1. You Ignore Your Bank Account
Most people directly deposit their paychecks into their bank account and use a debit card for most of their spending. They may implement automatic withdrawals for mandatory expenses, like rent or a car payment.
Even if you ensure you’re regularly covering your must-haves through automatic payments, you’re still at a disadvantage if you don’t regularly review your banking activity. It’s easy to lose track of your spending if you use a card to pay for small expenses, like a drive-through meal at Panera or a quick stop at the grocery store.
Instead of leaving things to chance, regularly review your bank account to see where you’re spending your money. You’re overspending if you find yourself short a few days before payday.
2. You Have Lots of High-Interest Credit Cards
Credit cards: most of us have them, but do we need them? It depends on what you’re using the credit card for. If you use your credit card as a crutch whenever you run out of money, you have a bad financial habit. Double-penalty if the credit card has an interest rate greater than 0% and you make minimum payments.
If you’re cycling between multiple credit cards with high-interest rates, you’re wasting your hard-earned money on fees to a bank. You need help, stat. Start a plan to pay down your credit cards and become more financially independent.
3. You Can’t Name All The Subscriptions You Have
Other services are essentially clones of other services, like Spotify and Apple Music or Netflix and Hulu.
If you can’t accurately name all the subscriptions you’re currently paying for or don’t use them frequently enough to warrant subscribing, it’s time to make some adjustments. Look at your bank account and credit card statements to see where you’re paying for subscriptions.
If you’ve got a few subscriptions you don’t need anymore, cancel them. You may be surprised at how much you save.
4. You Don’t Cook At Home
Are you constantly on the go, grabbing food at the local fast food spots, or meeting friends for a last-minute restaurant dinner? Not only is eating out regularly potentially bad for your physical health, but it also hurts you financially.
5. You Smoke Cigarettes (Or Vape)
Rather than continuing down an unhealthy path, try giving up smoking altogether. You can use the money you formerly spent on cigarettes toward paying off debt or saving for a down payment on a home. You’ll also be less susceptible to respiratory illnesses and diseases like lung cancer or emphysema.
6. You Have A Car Loan
While purchasing a new car comes with some benefits, like an extended warranty, less chance of mechanical failure, and enhanced safety features, you should keep the amount you finance to an absolute minimum.
Instead of financing a new car, look at the used options in your price range. Consider using a portion of your savings to purchase a used vehicle. That way, you’ll avoid a monthly car payment and keep your debt to a minimum.
You’ll save money on auto insurance if you own your car free and clear. While you may face some car repair bills, you can minimize your out-of-cost expenses by keeping up with the regular maintenance on your vehicle.

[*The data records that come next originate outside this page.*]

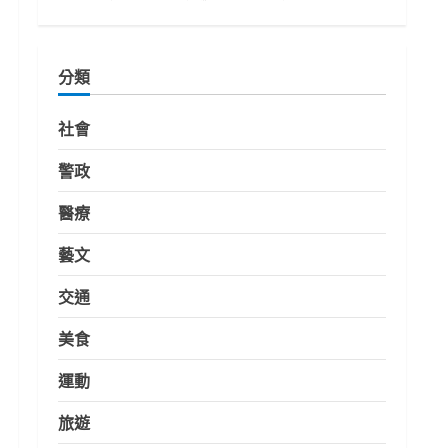
分類
社會
警政
醫療
藝文
交通
美食
運動
旅遊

7. You Use Online Shopping for Stress Relief
We get it; online shopping is quick and convenient. There’s no need to visit a store; you just navigate to your favorite website and make a few quick purchases. However, the more you shop online, the more likely you are to get lots of promotional emails meant to attract your attention and get you to buy more.
Rather than falling prey to regular online shopping, keep your purchases to a minimum. If you’re looking for new clothes, visit your local stores and try things on. Purchase electronics after doing lots of research in stores and on review websites.
If Amazon is your best friend, maybe it’s time to find some new, less expensive friends.
8. You Aren’t Saving for Retirement
Pretty much every standard employment benefits package offers some option for saving part of your paycheck in a retirement account. You likely have your choice of a 401(k), a SIMPLE IRA, a 403(b), or something similar. If you’re self-employed or work part-time, you may need to set up a retirement account yourself.
Ideally, you should save at least the amount your company matches toward your retirement plan (or even more). For instance, if your company offers a 3% match on your 401(k) plan, save the full 3%.
If you don’t have access to a company-sponsored retirement plan, consider opening an IRA.
9. You Don’t Have Health Insurance
Most employers offer health insurance to their employees. However, if you work part-time or as a contractor, you may not have access to employer-sponsored group health plans. You can still get health insurance through other means, like the Health Insurance Marketplace.
With the wide variety of options available, there is little reason not to have health insurance. If you go without it, you may face catastrophic medical bills if you develop severe disease or illness.
10. You Have No Savings
Ideally, you should save three to six months of income for emergency expenses. That means someone earning $10,000 each month should have $30,000 to $60,000 in their savings account to cover unexpected costs.
Get Your Financial Bad Habits Back on Track
If you see some of these bad financial habits in yourself, it’s time to reassess your life and figure out how to get on the right track again. Start slowly by breaking one bad habit at a time. As you see the positive impacts, you can work on the next one.
Don’t get too down on yourself if the process takes time. Some of these bad financial habits are difficult to break, especially if you have little disposable income. Make an effort to improve how you spend your money, and you’ll reap the future benefits.